Since joining BirdDogHR as CEO in 2013, Skoken has increased the company’s headcount from 14 people to 55 currently, with growth in its sales, marketing and development staff. The Urbandale company last May moved into a new headquarters. Under an economic development incentive package at that time, BirdDogHR pledged to add more than 70 additional jobs by 2018. 

“Any given week, I’m approached by no fewer than two investment bankers who have seen all the good things happening, both with BirdDog and the industry as a whole,” he said. “We have been approached on both sides of that equation, but nothing has made sense yet.” 

Skoken said he’s seeing no signs of M&A activity slowing down in the HR and construction segments his company operates in. 

 

Steve Smith, CEO, GCommerce Inc.

Des Moines-based GCommerce Inc. is “hot on the market for making selective acquisitions,” said CEO Steve Smith. The company, which is a leading provider of cloud-based automation solutions to the automotive aftermarket industry, made one acquisition in October and is in the process of completing another, with two more on the horizon, Smith said. 
 
“We’d like to get three acquisitions done this year,” he said. “But they take time and they take patience. We could do three; we could do none. It’s not as easy as it looks. If you want a good strategic and cultural fit, it takes work and effort.” 

Smith said the M&A environment in the automotive aftermarket space has been “pretty choppy” of late, though he doesn’t see any reason for that given the robustness of his industry. 

“M&A activity has slowed down, but the market is still strong and there’s plenty of people who could be acquired,” he said. “Generally I think people are looking for value right now, and they’re using economics to bargain for a better deal.”

 

Tom Swank, CEO, American Enterprise Group Inc. 
 
“Acquisition activity has picked up, generally speaking,” said Tom Swank, CEO of American Enterprise Group Inc., a Des Moines-based insurer. “As I see it, there are probably three things going on. One, there is slowing organic growth, so company management teams are looking at other ways to grow. Second, today there are very low funding costs; that allows companies to fund acquisitions at very cheap costs of funds. And third, there’s the global marketplace and global companies looking at expansion. The U.S. is frankly the safest and strongest country, so foreign companies can use cheap capital to buy into the U.S.” 

In the insurance and financial services world, there’s a very similar story in these three factors, Swank said. 

Additionally, from an insurer’s perspective, the low interest rate environment makes it tougher to cover financial guarantees, so companies are looking to either shed those businesses or buy them to add scale to help them fund those obligations. 

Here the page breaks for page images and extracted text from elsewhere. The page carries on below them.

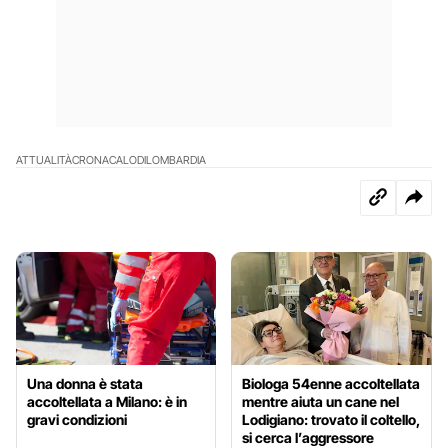
ATTUALITÀ
CRONACA
LODI
LOMBARDIA
Una donna è stata
Biologa 54enne accoltellata
accoltellata a Milano: è in
mentre aiuta un cane nel
gravi condizioni
Lodigiano: trovato il coltello,
si cerca l’aggressore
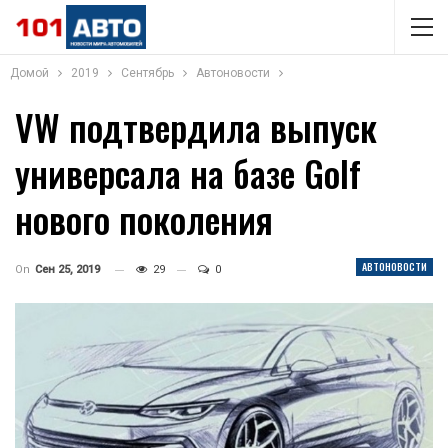
Домой
2019
Сентябрь
Автоновости
VW подтвердила выпуск
универсала на базе Golf
нового поколения
АВТОНОВОСТИ
On
Сен 25, 2019
29
0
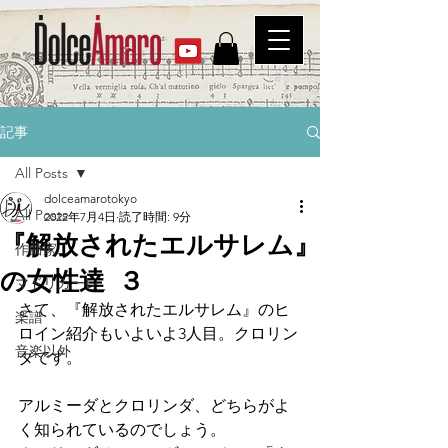
記事
All Posts
dolceamarotokyo
All Posts
2022年7月4日
読了時間: 9分
『解放されたエルサレム』
作曲家
の女性達 ３
マドリガーレ
さて、『解放されたエルサレム』のヒ
楽譜
ロイン紹介もいよいよ3人目。クロリン
音楽以外
ダです。
アルミーダとクロリンダ、どちらがよ
く知られているのでしょう。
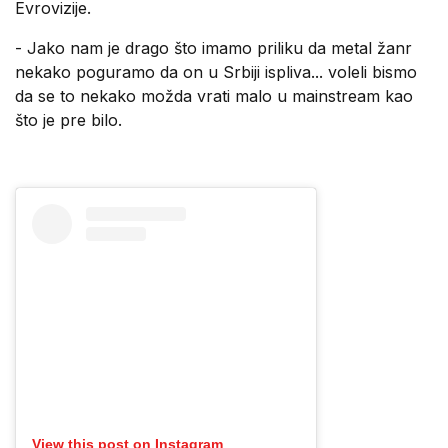
Evrovizije.
- Jako nam je drago što imamo priliku da metal žanr
nekako poguramo da on u Srbiji ispliva... voleli bismo
da se to nekako možda vrati malo u mainstream kao
što je pre bilo.
View this post on Instagram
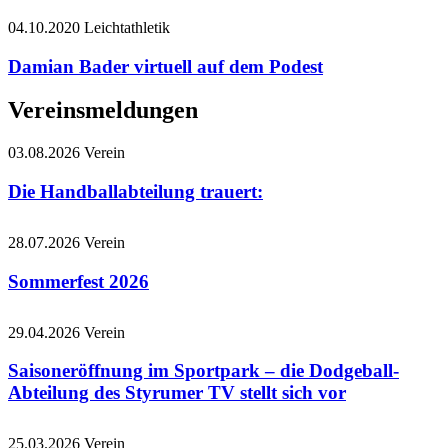
04.10.2020
Leichtathletik
Damian Bader virtuell auf dem Podest
Vereinsmeldungen
03.08.2026
Verein
Die Handballabteilung trauert:
28.07.2026
Verein
Sommerfest 2026
29.04.2026
Verein
Saisoneröffnung im Sportpark – die Dodgeball-
Abteilung des Styrumer TV stellt sich vor
25.03.2026
Verein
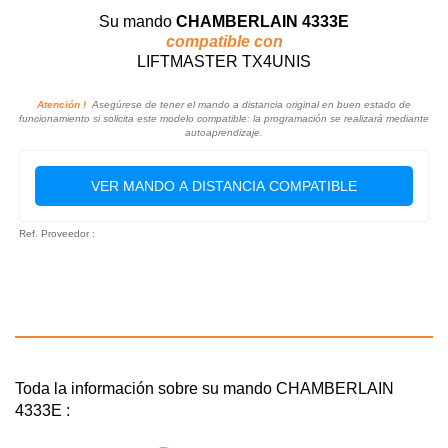
Su mando
CHAMBERLAIN 4333E
compatible con
LIFTMASTER TX4UNIS
Atención !
Asegúrese de tener el mando a distancia original en buen estado de
funcionamiento si solicita este modelo compatible: la programación se realizará mediante
autoaprendizaje.
VER MANDO A DISTANCIA COMPATIBLE
Ref. Proveedor :
Toda la información sobre su mando CHAMBERLAIN
4333E :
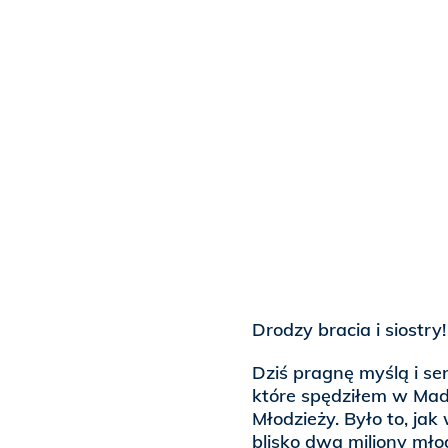
Drodzy bracia i siostry!
Dziś pragnę myślą i se
które spędziłem w Ma
Młodzieży. Było to, jak
blisko dwa miliony mło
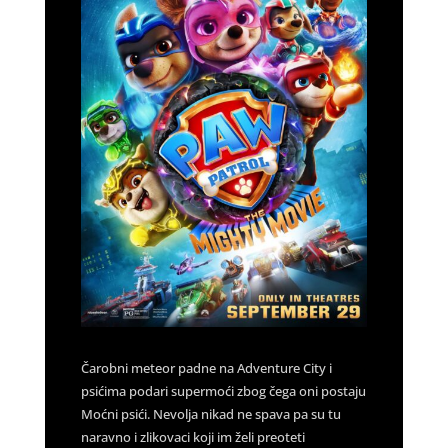
Čarobni meteor padne na Adventure City i
psićima podari supermoći zbog čega oni postaju
Moćni psići. Nevolja nikad ne spava pa su tu
naravno i zlikovaci koji im želi preoteti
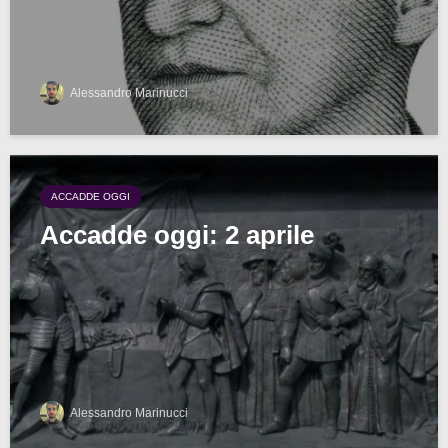
Alessandro Marinucci
ACCADDE OGGI
Accadde oggi: 2 aprile
Alessandro Marinucci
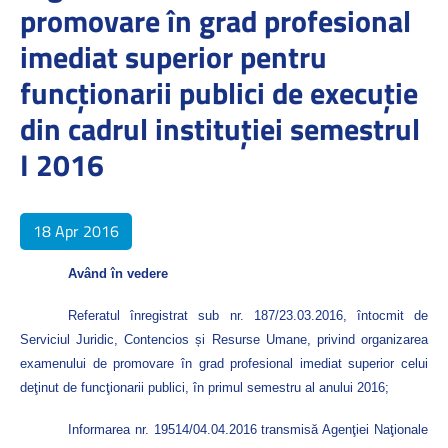
promovare în grad profesional
imediat superior pentru
funcţionarii publici de execuţie
din cadrul instituției semestrul
I 2016
18 Apr 2016
Având în vedere
Referatul înregistrat sub nr. 187/23.03.2016, întocmit de
Serviciul Juridic, Contencios și Resurse Umane, privind organizarea
examenului de promovare în grad profesional imediat superior celui
deţinut de funcţionarii publici, în primul semestru al anului 2016;
Informarea nr. 19514/04.04.2016 transmisă Agenţiei Naţionale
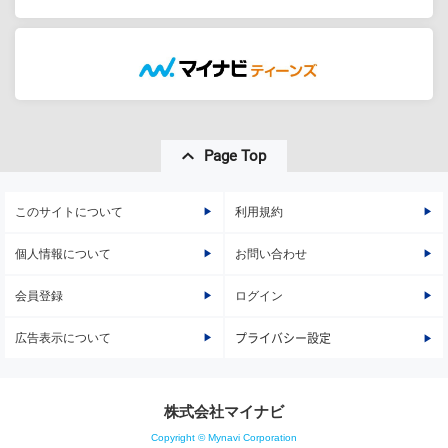
Page Top
このサイトについて
利用規約
個人情報について
お問い合わせ
会員登録
ログイン
広告表示について
プライバシー設定
株式会社マイナビ
Copyright © Mynavi Corporation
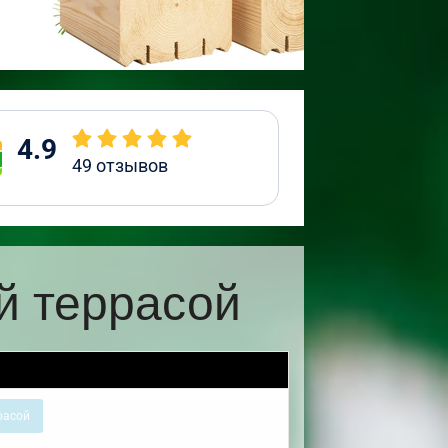
4.9
49
отзывов
й террасой
расой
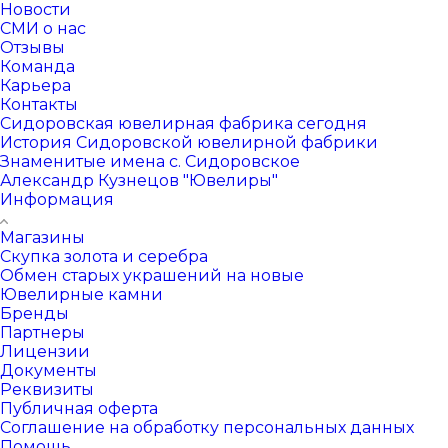
Новости
СМИ о нас
Отзывы
Команда
Карьера
Контакты
Сидоровская ювелирная фабрика сегодня
История Сидоровской ювелирной фабрики
Знаменитые имена с. Сидоровское
Александр Кузнецов "Ювелиры"
Информация
Магазины
Скупка золота и серебра
Обмен старых украшений на новые
Ювелирные камни
Бренды
Партнеры
Лицензии
Документы
Реквизиты
Публичная оферта
Соглашение на обработку персональных данных
Помощь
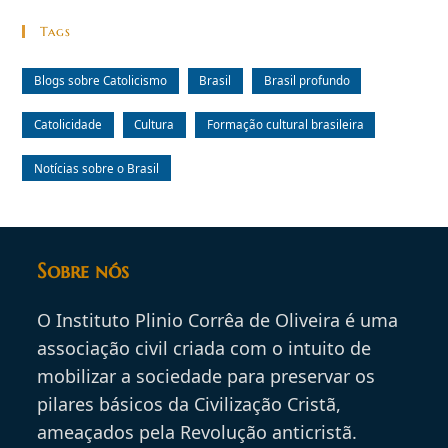
Tags
Blogs sobre Catolicismo
Brasil
Brasil profundo
Catolicidade
Cultura
Formação cultural brasileira
Notícias sobre o Brasil
Sobre nós
O Instituto Plinio Corrêa de Oliveira é uma
associação civil criada com o intuito de
mobilizar a sociedade para preservar os
pilares básicos da Civilização Cristã,
ameaçados pela Revolução anticristã.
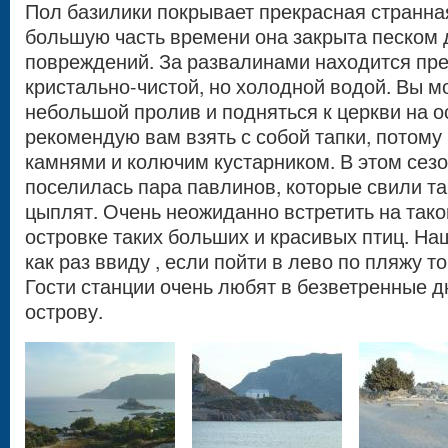
Пол базилики покрывает прекрасная странная
большую часть времени она закрыта песком 
повреждений. За развалинами находится пр
кристально-чистой, но холодной водой. Вы 
небольшой пролив и подняться к церкви на о
рекомендую вам взять с собой тапки, потому 
камнями и колючим кустарником. В этом сезо
поселилась пара павлинов, которые свили та
цыплят. Очень неожиданно встретить на та
островке таких больших и красивых птиц. На
как раз ввиду , если пойти в лево по пляжу т
Гости станции очень любят в безветренные д
острову.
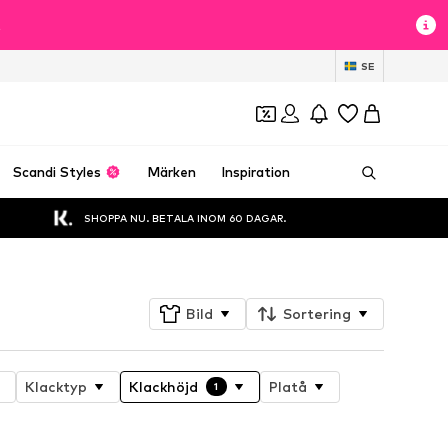
t
SE
Scandi Styles
Märken
Inspiration
SHOPPA NU. BETALA INOM 60 DAGAR.
Bild
Sortering
Klacktyp
Klackhöjd
Platå
1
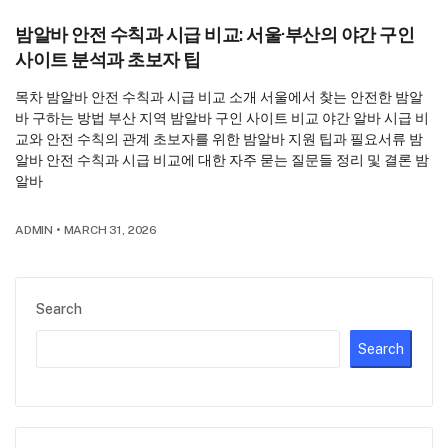
밤알바 안전 수칙과 시급 비교: 서울·부산의 야간 구인
사이트 분석과 초보자 팁
목차 밤알바 안전 수칙과 시급 비교 소개 서울에서 찾는 안전한 밤알
바 구하는 방법 부산 지역 밤알바 구인 사이트 비교 야간 알바 시급 비
교와 안전 수칙의 관계 초보자를 위한 밤알바 지원 팁과 필요서류 밤
알바 안전 수칙과 시급 비교에 대한 자주 묻는 질문들 정리 및 결론 밤
알바
ADMIN
•
MARCH 31, 2026
Search
Search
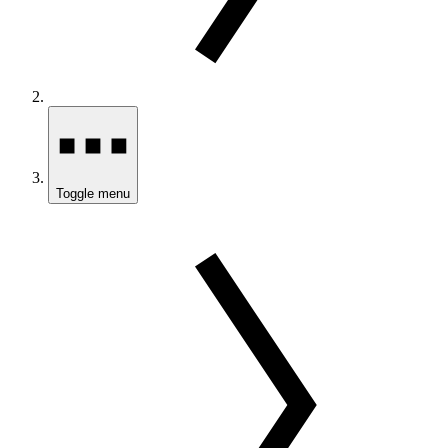
Toggle menu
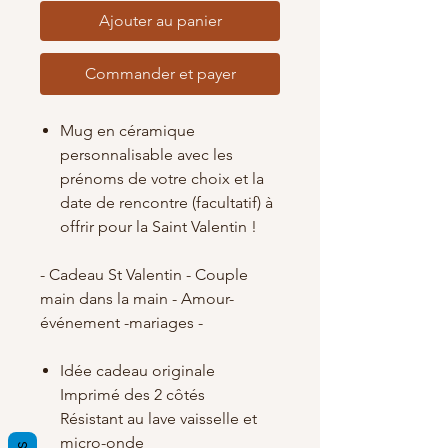
Ajouter au panier
Commander et payer
Mug en céramique
personnalisable avec les
prénoms de votre choix et la
date de rencontre (facultatif) à
offrir pour la Saint Valentin !
- Cadeau St Valentin - Couple
main dans la main - Amour-
événement -mariages -
Idée cadeau originale
Imprimé des 2 côtés
Résistant au lave vaisselle et
micro-onde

American Enterprise is now actively looking at potential acquisitions and partnerships as part of its strategic growth plan, Swank said, “whether it’s books of business or whole companies.” Although there’s nothing specific on the horizon currently, “we’re keeping our eyes open,” he said. “I feel fortunate we are in the financial condition we are because it gives us the opportunities, whereas others may not have that opportunity.” 

As for the M&A environment for insurance in 2016, Swank said he expects the pace seen in 2015 will continue into 2016. “When I look around the world and see the low rates of capital, I think there are going to be a number of people interested in looking at acquisitions,” he said.